9. Do your research.

Before you pitch, be sure you’re pitching a reporter that’s a fit. That means using a media database to research them – or going to their Twitter profile to see what they cover (and following them while you’re there).

Read at least a few of their stories. Understand their audience and their beat. This can never be over-emphasized. Time and again, reporters cite this as a top reason they become frustrated with public relations practitioners.

“First and foremost, make sure the recipient is the right person,” says Kristi Waterworth, a journalist who writes for publications including The Motley Fool and U.S. News. “I got one today, and I can assure you it was a waste of my time.”

10. Visuals matter.

Not only will visuals increase the odds of a journalist picking up your news (through press release distribution and pitching), but making it easy to access the visuals can save them time.

Often, there are no visuals included with a pitch, the visuals are low resolution, or – gasp – stock photos have been used.

“If you’re sending a news release, I’m assuming it’s an issue that is very timely and relevant to a larger than average number of reporters, so easy-to-access photos can speed things up for those pressed for time,” says Christy Delafield, a communications professional.

11. Write the pitch in the same tone as the publications you’re pitching.

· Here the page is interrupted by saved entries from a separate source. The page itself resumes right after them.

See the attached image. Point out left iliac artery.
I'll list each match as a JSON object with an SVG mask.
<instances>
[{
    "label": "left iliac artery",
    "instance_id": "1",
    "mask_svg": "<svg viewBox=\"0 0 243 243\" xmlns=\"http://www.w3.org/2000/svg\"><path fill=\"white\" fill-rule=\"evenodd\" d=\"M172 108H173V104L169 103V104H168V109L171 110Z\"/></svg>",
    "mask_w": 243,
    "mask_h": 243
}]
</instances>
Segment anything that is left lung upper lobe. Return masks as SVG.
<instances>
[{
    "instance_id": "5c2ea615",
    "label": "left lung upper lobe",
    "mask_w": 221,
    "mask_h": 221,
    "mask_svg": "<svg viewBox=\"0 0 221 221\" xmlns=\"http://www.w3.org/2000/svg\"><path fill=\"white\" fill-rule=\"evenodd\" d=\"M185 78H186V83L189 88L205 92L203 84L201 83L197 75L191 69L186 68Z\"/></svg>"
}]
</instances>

Matching the tone of the publication you’re pitching can help increase the chances that a journalist will take an interest in your news.

“Use the same format and tone of voice as the publishers you’re pitching,” says Domenica D’Ottavio, Director of Digital PR at Fractl.

12. Paint a picture.

If you can tell a story – not just pitch a product or service – that can go a long way toward earning a journalist’s attention.

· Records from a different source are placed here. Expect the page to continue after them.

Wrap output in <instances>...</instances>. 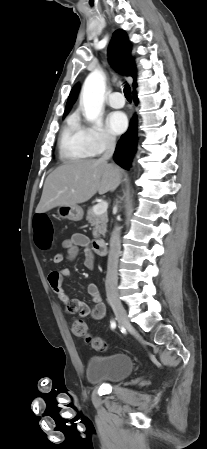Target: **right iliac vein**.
<instances>
[{
    "instance_id": "63e3f726",
    "label": "right iliac vein",
    "mask_w": 207,
    "mask_h": 449,
    "mask_svg": "<svg viewBox=\"0 0 207 449\" xmlns=\"http://www.w3.org/2000/svg\"><path fill=\"white\" fill-rule=\"evenodd\" d=\"M108 301L116 315L119 324L122 327L129 328L131 324L122 303L114 296H109Z\"/></svg>"
}]
</instances>
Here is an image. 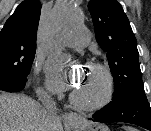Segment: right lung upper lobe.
<instances>
[{"label": "right lung upper lobe", "mask_w": 151, "mask_h": 131, "mask_svg": "<svg viewBox=\"0 0 151 131\" xmlns=\"http://www.w3.org/2000/svg\"><path fill=\"white\" fill-rule=\"evenodd\" d=\"M40 13L41 3L39 0H24L1 30L0 46L17 42L36 49Z\"/></svg>", "instance_id": "obj_1"}]
</instances>
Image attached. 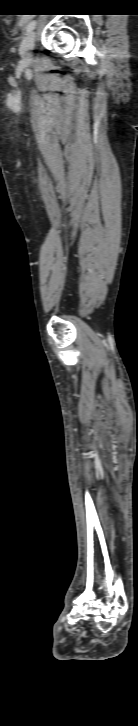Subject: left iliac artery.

“Pitch a story, not a product--even if it’s the story behind the product,” says freelance writer Ashley Cummings.

“Pitch the story or angle, not a specific person or product,” says Mary Ellen Slayter, founder of Managing Editor magazine.

And if you can make it timely, all the better.

“Context is everything; paint a picture for a journalist as to why this matters now,” says Heather Hansen, a public relations professional.

Newsjacking, when done well, can be an effective technique to secure media coverage. If you decide to use this approach, don’t be insensitive.

For example, I once received a newsjacking pitch the day after Kobe Bryant lost his life in a helicopter crash. That type of thoughtless behavior will only burn bridges.

13. Build a relationship.

Even before you pitch your press release to a journalist, it helps if you’ve established at least a baseline relationship. This can help your email stand out. They may be more likely to read it and reply. 

 “I’ve found the most success in pitching when I show the reporter that myself and my company can be a resource for them before I ever send a pitch,” says Rachael Hensley, a communications pro at Shippo. “Build the relationship. Show your value. Be a human. Then pitch – and only when it’s truly relevant.”

14. Proof your pitch.

This may go without saying, but often, journalists complain that pitches they receive are riddled with errors. This should be an easy fix, as you can proof the pitch, use a tool like Grammarly to help you catch any errors, then reread it – aloud, if possible.

Be especially careful to check any numbers you’ve included. It’s easy to transpose them, leaving incorrect information (like phone numbers or addresses) in your pitch.

“Check ALL of your facts, beyond spelling. Hyperlinks included - do they go to the correct page? Check names of quoted people and their job titles and especially the contact details for the PR representative,” says Victoria Gibson, a freelance journalist who writes for France Magazine and others.

15. Keep it brief – and get to the point.

As journalists struggle to keep up with the deluge of pitches they receive, help yours stand out by getting right to the point. Why are you contacting them? Why should they care?

“Get to the point fast — if I don’t understand what you’re pitching in the first two sentences, I’ll move on,” says Arun Kristian Das, a producer at Fox 5 in New York.